L’intelligence artificielle est souvent présentée comme l’enjeu du futur en termes d’innovation. Est-ce aussi le cas dans le domaine maritime et quelles sont, selon vous, les principales ruptures technologiques à venir dans ce secteur ?
F. Lambert : L’intelligence articielle constitue bien évidemment un enjeu, mais ce n’est pas le seul enjeu du futur en termes d’innovation. En effet, les innovations à venir sont nombreuses ; elles concernent par exemple la motorisation, la forme de la carène (1), l’évolution du courbage, etc. Mais il est évident que le secteur de l’intelligence artificielle est stratégique, et quatre ruptures sont en cours :
• l’interprétation automatique des données, qui permet l’identification des cibles, le traitement des signaux sonars mais aussi des signaux radars radio et radars complexes ;
• la fusion de données, qui permet l’intégration de données différentes et multiples, en provenance de capteurs. Cette rupture sera particulièrement utile en matière de renseignement, notamment pour l’entretien et la maintenance du navire tout comme pour faire de la maintenance prédictive. Cela pourra également être utilisé afin d’identifier des cibles lors d’un combat ;
• la représentation de données en temps réel va permettre la surveillance dans l’instant, le renseignement, la surveillance dans les zones maritimes, une photographie du temps présent ;
• enfin, l’adaptation des réactions aux options et aux menaces du fait d’une approche systémique par le management de données amène, par la synthèse, à une prise en compte plus forte de l’intelligence artificielle.

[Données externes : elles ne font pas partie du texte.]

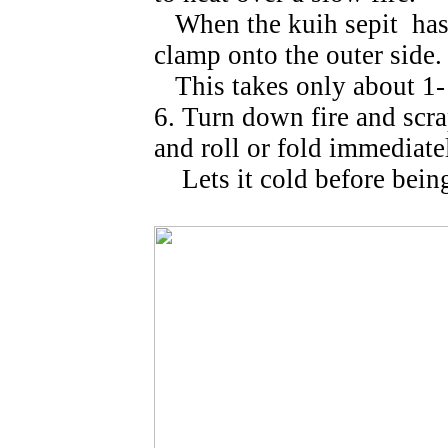
When the kuih sepit has 
clamp onto the outer side.
This takes only about 1-
6. Turn down fire and sc
and roll or fold immediate
Lets it cold before being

Parallèlement à tout cela, il faudra aussi suivre un phénomène qui n’est aujourd’hui pas très bien identifié dans le domaine naval — parce qu’il ne concerne pas toutes les entreprises —, à savoir l’évolution du traitement de données et de l’intelligence artificielle. L’acquisition de Gemalto par Thales laisse envisager les évolutions dans ce secteur. Cela devrait se traduire également dans le domaine naval. Il ne s’agit pas nécessairement d’une rupture technologique en tant que telle, mais elle illustre un intérêt propre pour d’autres types d’images, pour d’autres types de signaux, pour d’autres types d’informations et le management de l’information. Ce sont des choses que nous ne voyons pas habituellement en mer mais qui vont maintenant intervenir notamment au travers de la graphologie ou de l’identification sonore…
En février 2018, la Chine annonçait la construction du plus grand site mondial d’essai pour navire autonome, qu’ils soient civils ou militaires. Alors que la Chine a testé avec succès son premier cargo autonome en décembre 2019, d’autres projets sont également en développement,
notamment aux États-Unis et en Europe. Où en est concrètement cette technologie aujourd’hui ?

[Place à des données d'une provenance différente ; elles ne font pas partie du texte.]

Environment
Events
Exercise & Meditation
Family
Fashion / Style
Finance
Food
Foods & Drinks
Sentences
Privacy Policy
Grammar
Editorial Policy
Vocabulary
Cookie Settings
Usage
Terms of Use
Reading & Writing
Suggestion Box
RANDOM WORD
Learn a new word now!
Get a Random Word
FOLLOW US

Il y a effectivement des navires autonomes qui sont développés en Chine, mais aussi en Europe et notamment en Norvège (2). En France, nous avons également des startups telles que Shone, qui travaille sur des systèmes pour équiper des cargos en coopération avec des groupes comme CMA-CGM (3).
Dans le naval militaire, les navires autonomes sont également en développement avec les unmanned surface vessels (USV). Ces navires auraient une utilité par exemple pour la surveillance portuaire ou la bande côtière, comme l’illustrent des projets en développement en Israël ou en France. D’autres nations travaillent aussi sur leurs propres projets militaires, en Chine, aux Émirats arabes unis, à Singapour ou bien sûr aux ÉtatsUnis. Il s’agit bien souvent de projets coûteux, qui ne sont donc pas adaptés à certains pays ne disposant pas des ressources financières suffisantes pour leur permettre de travailler sur ce type de technologies.

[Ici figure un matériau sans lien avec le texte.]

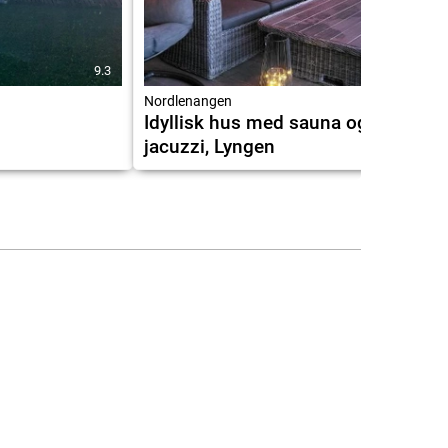
9.3
9.7
Nordlenangen
Idyllisk hus med sauna og
jacuzzi, Lyngen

L’avantage de ce type de navires est qu’il va permettre d’agir sur des missions à plus haut risque — notamment dans la guerre des mines, qui s’en trouve totalement révolutionnée —, car l’opération sera moins coûteuse — du moins en hommes —, donc moins risquée et sans doute plus utile. Il sera ainsi beaucoup plus envisageable d’envoyer un navire sur zone pour protéger ou faire de la présence.
Enfin, il y a un enjeu majeur dans le développement de ce type de projet, militaire ou civil, c’est le besoin d’expérimenter et de tester les navires. En France, c’est le cas puisque le législateur permet, dans un article de la loi d’orientation des mobilités, deux ans d’expérimentation sur les navires autonomes dans des zones qui sont identifiées par le préfet. Cela permet de bien avancer.
Comment la France se positionne-telle dans ce domaine ?
Les projets d’USV sont en plein développement, et la France est bien placée par rapport à la concurrence internationale en montrant ses capacités à transformer les innovations en réelles solutions opérationnelles de supériorité, notamment dans la guerre des mines, qui est une priorité. C’est d’ailleurs la raison pour laquelle les entreprises françaises ECA et Naval Group ont remporté le marché de la guerre des mines en Belgique et aux Pays-Bas (4).
Dans quelle mesure les navires autonomes peuvent-ils révolutionner le transport maritime et la marine militaire ? Quels sont les enjeux autour de cette nouvelle technologie ?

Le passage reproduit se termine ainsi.